Terrible Gig

Update: Hello to anyone who has found their way to this page from the Queenzone forum. Sorry if my review upsets you, but it’s just my honest recollections of gig that I didn’t enjoy.

As I say below, I’m sure that these problems have all been fixed up in the DVD release, so there’s no point looking for them there.


It seems that Queen have released a “new” live CD and DVD called Queen on Fire. It’s not really new as it’s a recording of a 1982 concert at the Milton Keynes Bowl.

I’ve only ever seen Queen live once. And it was at this concert. I’m sure I’d already made up my mind that I didn’t like Queen much so I don’t really know what I was doing there but anyway this was the day that I became certain that I had no future as a Queen fan.

They were terrible. It was the Hot Spaces tour.

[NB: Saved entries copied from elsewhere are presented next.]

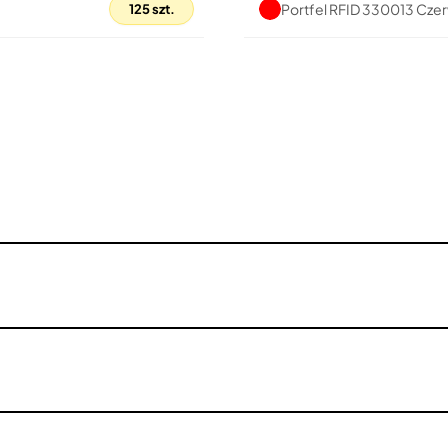
Portfel RFID 330013 Cze
125 szt.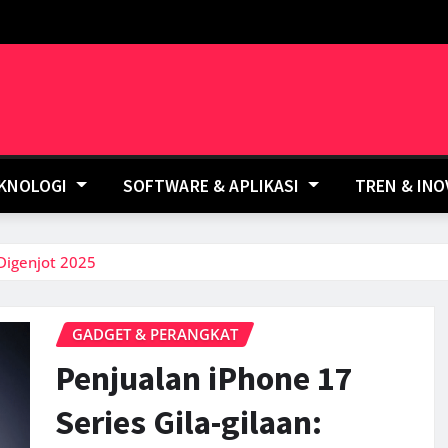
EKNOLOGI
SOFTWARE & APLIKASI
TREN & IN
 Digenjot 2025
GADGET & PERANGKAT
Penjualan iPhone 17
Series Gila-gilaan: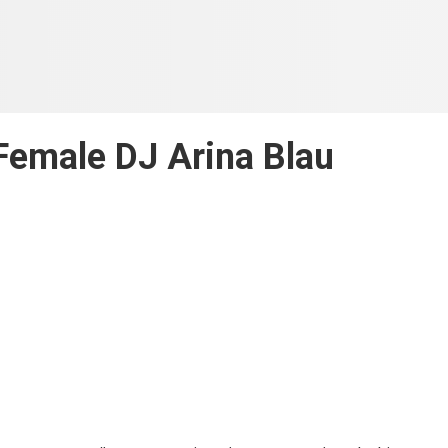
 Female DJ Arina Blau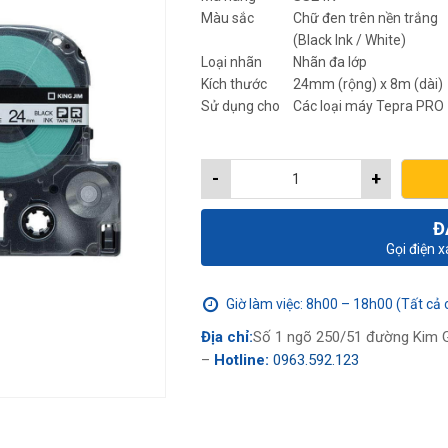
280,0
Màu sắc
Chữ đen trên nền trắng
(Black Ink / White)
Loại nhãn
Nhãn đa lớp
Kích thước
24mm (rộng) x 8m (dài)
Sử dụng cho
Các loại máy Tepra PRO
-
+
Đ
Gọi điện 
Giờ làm việc: 8h00 – 18h00 (Tất cả 
Địa chỉ:
Số 1 ngõ 250/51 đường Kim G
–
Hotline:
0963.592.123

And you’d have to go a long way to find a Queen fan that didn’t think that was their worst album by some considerable distance. And the show was full of songs from it.

Three things stand out in my memory.

  • Brian May played the guitar solo from “Brighton Rock”. They didn’t do the whole song, just the guitar solo. And he running all over over scaffolding around the stage. Until his guitar lead feel out and he went silent. A sheepish roadie scurried after him and plugged him in again and he carried on. But the moment was lost.
  • Queen never played the whole of “Bohemian Rhapsody” live. They always left the operatic section to tapes and videos. You’d think that after doing it for five years they would have got the timing pretty well sorted. But on that night they screwed it up massively. They came back in just a split second too late and it sounded terrible.
  • One of the singles from Hot Spaces was “Under Pressure”. So they were pretty much expected to do it live. But trying to do it without David Bowie was always going to be a challenge. Unfortunately they went ahead and did it anyway. Disasterously. That may well be the single biggest reason why I now hate listening to Queen.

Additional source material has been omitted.